* **What is expected**:
Keep the pictures out while you transcribe the listing below exactly.

* **Task input**:
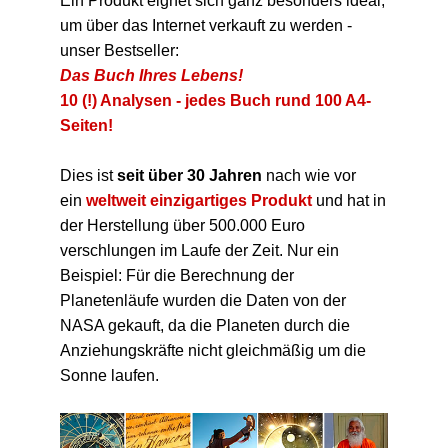
Ein Produkt eignet sich ganz besonders ideal,
um über das Internet verkauft zu werden -
unser Bestseller:
Das Buch Ihres Lebens!
10 (!) Analysen - jedes Buch rund 100 A4-
Seiten!
Dies ist
seit über 30 Jahren
nach wie vor
ein
weltweit einzigartiges Produkt
und hat in
der Herstellung über 500.000 Euro
verschlungen im Laufe der Zeit. Nur ein
Beispiel: Für die Berechnung der
Planetenläufe wurden die Daten von der
NASA gekauft, da die Planeten durch die
Anziehungskräfte nicht gleichmäßig um die
Sonne laufen.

* **Written response**:
Ein Produkt eignet sich ganz besonders ideal,
um über das Internet verkauft zu werden -
unser Bestseller:
Das Buch Ihres Lebens!
10 (!) Analysen - jedes Buch rund 100 A4-
Seiten!
Dies ist
seit über 30 Jahren
nach wie vor
ein
weltweit einzigartiges Produkt
und hat in
der Herstellung über 500.000 Euro
verschlungen im Laufe der Zeit. Nur ein
Beispiel: Für die Berechnung der
Planetenläufe wurden die Daten von der
NASA gekauft, da die Planeten durch die
Anziehungskräfte nicht gleichmäßig um die
Sonne laufen.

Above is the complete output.